Building A Forest

By Teo Spengler | March 16, 2022
Image by lovelyday12
by Teo Spengler
March 16, 2022

There are a lot of fun and exciting hobbies out there. I’ve tried a number of them over my lifetime, from coin collecting to knitting to motorcycle maintenance. To my mind, they are all in a different category from gardening.

I use the term “gardening” here expansively, to include everything from keeping houseplants or growing strawberries in pots on the porch to sowing five acres of winter wheat. My own experiences with gardening have been on the smaller side, but when I took on the five acres of sloping fields that came with my little house in France to begin building a forest, it was a more massive undertaking. 

Propagating from Seeds

I learned a lot about propagating with seeds in France. My first priority there was renovating the ruins of the cottage into a livable home. The second, which I pursued simultaneously, was getting some trees growing on the property.

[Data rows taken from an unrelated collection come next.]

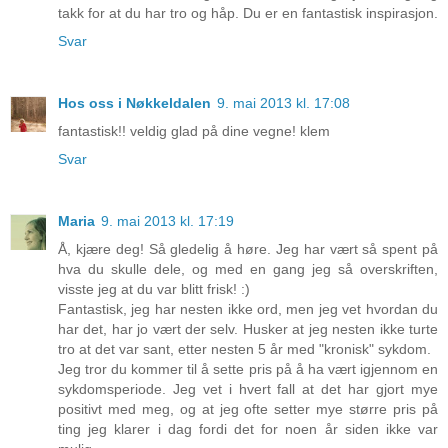
takk for at du har tro og håp. Du er en fantastisk inspirasjon.
Svar
Hos oss i Nøkkeldalen
9. mai 2013 kl. 17:08
fantastisk!! veldig glad på dine vegne! klem
Svar
Maria
9. mai 2013 kl. 17:19
Å, kjære deg! Så gledelig å høre. Jeg har vært så spent på
hva du skulle dele, og med en gang jeg så overskriften,
visste jeg at du var blitt frisk! :)
Fantastisk, jeg har nesten ikke ord, men jeg vet hvordan du
har det, har jo vært der selv. Husker at jeg nesten ikke turte
tro at det var sant, etter nesten 5 år med "kronisk" sykdom.
Jeg tror du kommer til å sette pris på å ha vært igjennom en
sykdomsperiode. Jeg vet i hvert fall at det har gjort mye
positivt med meg, og at jeg ofte setter mye større pris på
ting jeg klarer i dag fordi det for noen år siden ikke var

The entire mountainside where my little home sits was once filled with beech forests. The industrious Basques cut them all down to make grazing land for their sheep. This happened hundreds of years before I got there, but even today, Basques burn the hillsides every spring to keep down the growth.

That meant that my entire property only had a few tough oaks standing on it. My plan was to buy and plant young seedlings, but that rapidly turned into an expensive and time-consuming plan. I quickly decided to rely less on the garden store and more on mother nature. Every fall I would gather seeds from local trees, acorns from oaks, chestnuts, and seeds from beech and simply strew them about the land. 

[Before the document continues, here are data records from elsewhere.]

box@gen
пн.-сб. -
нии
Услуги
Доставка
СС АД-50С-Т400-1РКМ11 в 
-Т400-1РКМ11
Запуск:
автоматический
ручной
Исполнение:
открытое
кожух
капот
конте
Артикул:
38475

It was magical to see them grow into young trees. Now, some 15 years later, I have a forest of native trees on the land and mornings are filled with birdsong. 

Propagating from Cuttings

I also studied propagating from cuttings in France. My most remarkable success was with plane trees. There were many in the center of the town that got cut back each fall. A neighbor told me that if I stuck one of the cut ends into soil, that it would root and form a tree. 

I had nothing to lose so I gave it a try. I selected four cut stems, each about 2 feet (61 cm.) tall, and thrust them into soil. The next spring, three of them leafed out. The fourth followed in a year two. All four of those trees are still on the land standing tall and proud.